So I resorted to putting them under the coat.  One thing I learned from working a manipulation act is that it is alway better, when possible, to not attach anything to your coat.  The one exception, for me, was the dove pockets.  Those pretty much had to go in the breast areas of the jacket.  But all of my other holders, especially the billiard ball holders, were attached either to my vest or my pants.  The reason is twofold.  On the one hand, anything you attach to your jacket has a tendency to weigh it down and create a bulge, sag or wrinkle that can be perceived.  A loose jacket hanging over a holder tends to float, hiding the load.

The second reason is because coats move.  If you reach for a holdout and it isn't there, you're screwed.  Now you are reaching and hunting and that looks bad.  So by attaching it to your vest or pants, it remains in the same place no matter how you move.

A good place to anchor clips is your belt, and depending upon how your coat fits, the balls might be best placed behind your hips.  It may take some trial-and-error to find the proper placement.  Obviously you don't want to look like you have a "bustle" in your coat.

The type of load matters too.  I always used rubber load balls and they were quite heavy.  I did, however have some crocheted load balls that I used for my Chop Cup which were quite light.  So that is a consideration too.  Lighter is better so long as the load is still impressive.

I used to fashion my own clips out of heavy gauge wire, painted black.  I didn't have a way to solder them to safety pins, so I wrapped some thin wire, like twist-ties around the join of the two and then wrapped that with black electrical tape.  I still have a few laying around and they are in great shape.

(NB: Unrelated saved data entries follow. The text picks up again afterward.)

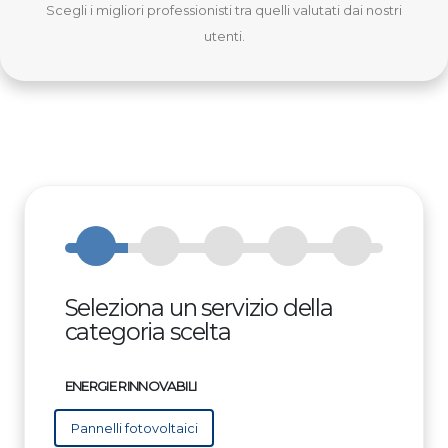
Scegli i migliori professionisti tra quelli valutati dai nostri
utenti.
Seleziona un servizio della
categoria scelta
ENERGIE RINNOVABILI
Pannelli fotovoltaici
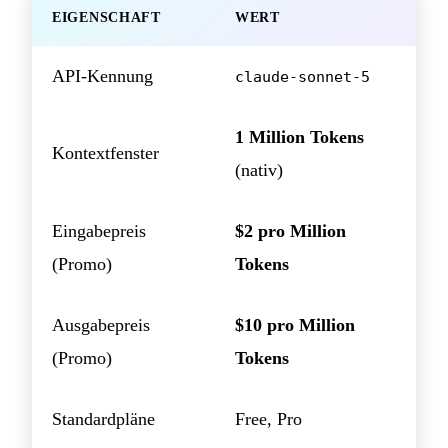
EIGENSCHAFT
WERT
API-Kennung
claude-sonnet-5
1 Million Tokens
Kontextfenster
(nativ)
Eingabepreis
$2 pro Million
(Promo)
Tokens
Ausgabepreis
$10 pro Million
(Promo)
Tokens
Standardpläne
Free, Pro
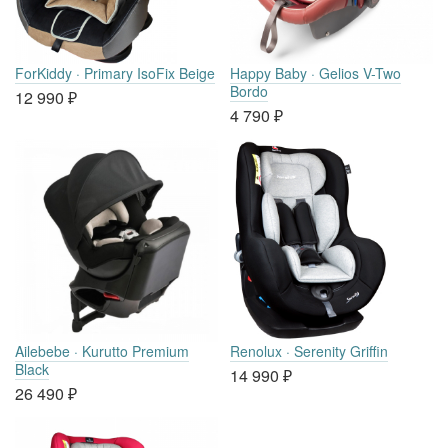
ForKiddy · Primary IsoFix Beige
Happy Baby · Gelios V-Two
Bordo
12 990
₽
4 790
₽
Ailebebe · Kurutto Premium
Renolux · Serenity Griffin
Black
14 990
₽
26 490
₽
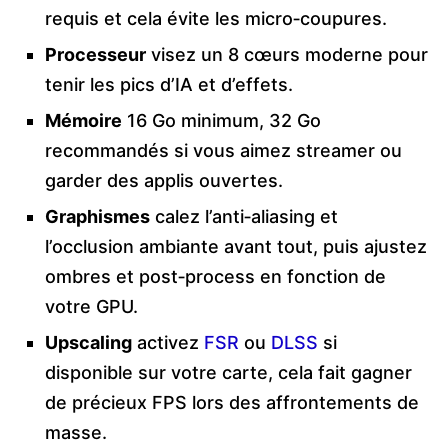
requis et cela évite les micro‑coupures.
Processeur
visez un 8 cœurs moderne pour
tenir les pics d’IA et d’effets.
Mémoire
16 Go minimum, 32 Go
recommandés si vous aimez streamer ou
garder des applis ouvertes.
Graphismes
calez l’anti‑aliasing et
l’occlusion ambiante avant tout, puis ajustez
ombres et post‑process en fonction de
votre GPU.
Upscaling
activez
FSR
ou
DLSS
si
disponible sur votre carte, cela fait gagner
de précieux FPS lors des affrontements de
masse.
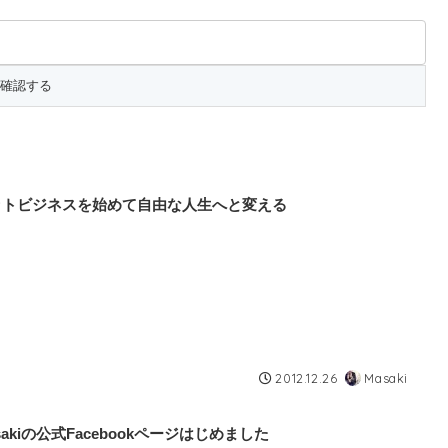
ットビジネスを始めて自由な人生へと変える
2012.12.26
Masaki
sakiの公式Facebookページはじめました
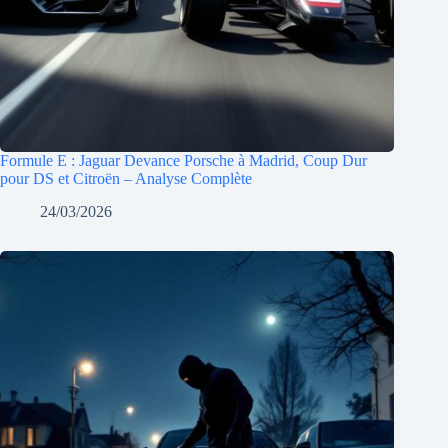
Formule E : Jaguar Devance Porsche à Madrid, Coup Dur
pour DS et Citroën – Analyse Complète
24/03/2026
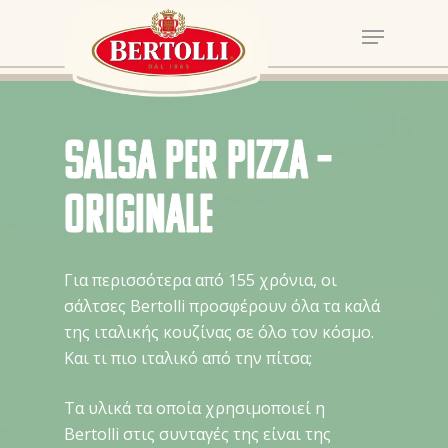
Salsa per Pizza –
Originale
Για περισσότερα από 155 χρόνια, οι
σάλτσες Bertolli προσφέρουν όλα τα καλά
της ιταλικής κουζίνας σε όλο τον κόσμο.
Και τι πιο ιταλικό από την πίτσα;
Τα υλικά τα οποία χρησιμοποιεί η
Bertolli στις συνταγές της είναι της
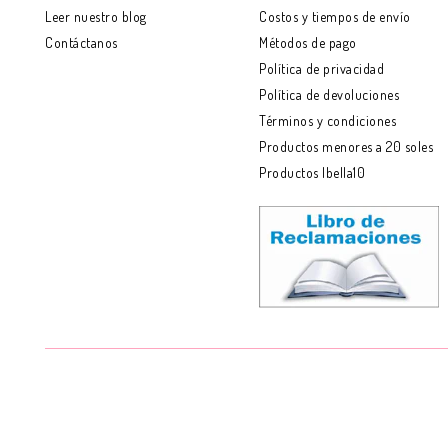
Leer nuestro blog
Costos y tiempos de envío
Contáctanos
Métodos de pago
Política de privacidad
Política de devoluciones
Términos y condiciones
Productos menores a 20 soles
Productos Ibella10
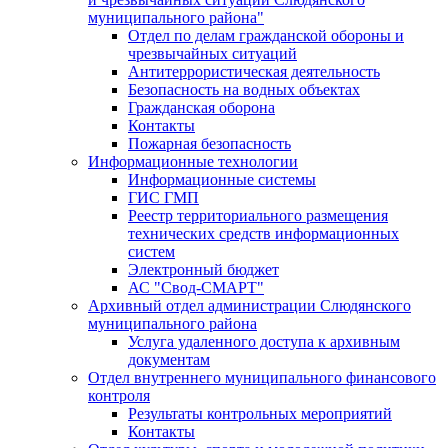
муниципального района"
Отдел по делам гражданской обороны и
чрезвычайных ситуаций
Антитеррористическая деятельность
Безопасность на водных объектах
Гражданская оборона
Контакты
Пожарная безопасность
Информационные технологии
Информационные системы
ГИС ГМП
Реестр территориального размещения
технических средств информационных
систем
Электронный бюджет
АС "Свод-СМАРТ"
Архивный отдел администрации Слюдянского
муниципального района
Услуга удаленного доступа к архивным
документам
Отдел внутреннего муниципального финансового
контроля
Результаты контрольных мероприятий
Контакты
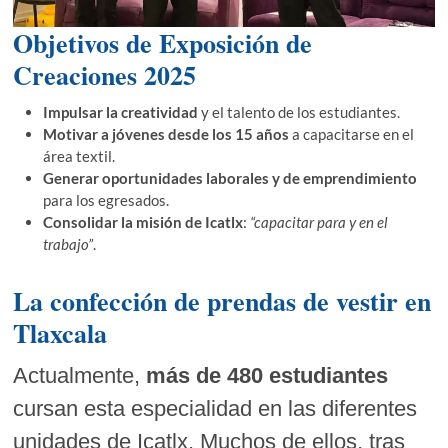
Objetivos de Exposición de
Creaciones 2025
Impulsar la creatividad
y el talento de los estudiantes.
Motivar a jóvenes desde los 15 años
a capacitarse en el
área textil.
Generar oportunidades laborales y de emprendimiento
para los egresados.
Consolidar la misión de Icatlx
:
“capacitar para y en el
trabajo”
.
La confección de prendas de vestir en
Tlaxcala
Actualmente,
más de 480 estudiantes
cursan esta especialidad en las diferentes
unidades de Icatlx. Muchos de ellos, tras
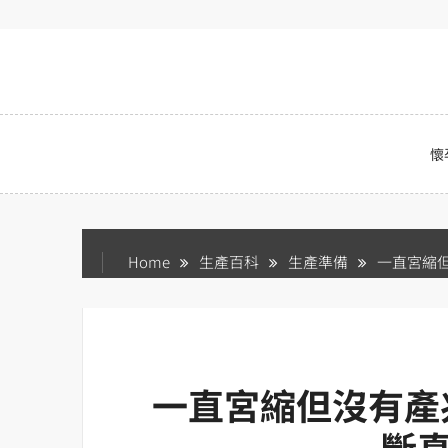
Skip
to
content
懷
Home
生產百科
生產準備
一直宮縮但
一直宮縮但沒有產
斷真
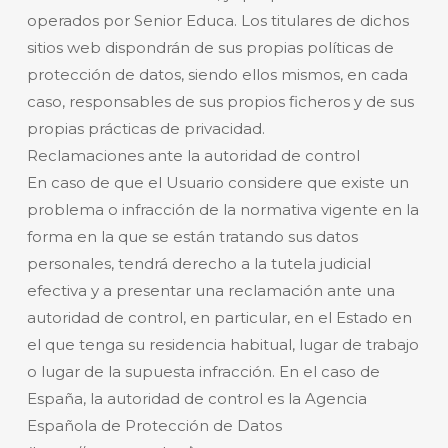
operados por Senior Educa. Los titulares de dichos
sitios web dispondrán de sus propias políticas de
protección de datos, siendo ellos mismos, en cada
caso, responsables de sus propios ficheros y de sus
propias prácticas de privacidad.
Reclamaciones ante la autoridad de control
En caso de que el Usuario considere que existe un
problema o infracción de la normativa vigente en la
forma en la que se están tratando sus datos
personales, tendrá derecho a la tutela judicial
efectiva y a presentar una reclamación ante una
autoridad de control, en particular, en el Estado en
el que tenga su residencia habitual, lugar de trabajo
o lugar de la supuesta infracción. En el caso de
España, la autoridad de control es la Agencia
Española de Protección de Datos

If you use jumbo coins, they can fit under your belt in the back.  I've never had one fall, but I suppose there is a chance of it.  If that is something you use, a clip can be easily fashioned.  Again, I suggest anchoring to your pants.

The main thing is whatever method you use has to be smooth.  The worst position to be in is to telegraph a steal at a bad moment.  Ruins all of the fun.  

When I did my stage act, I didn't have to even think about finding anything, I just dropped my hand and the load was there.  I rested my hand on my hip and it was there.  That's what you're shooting for.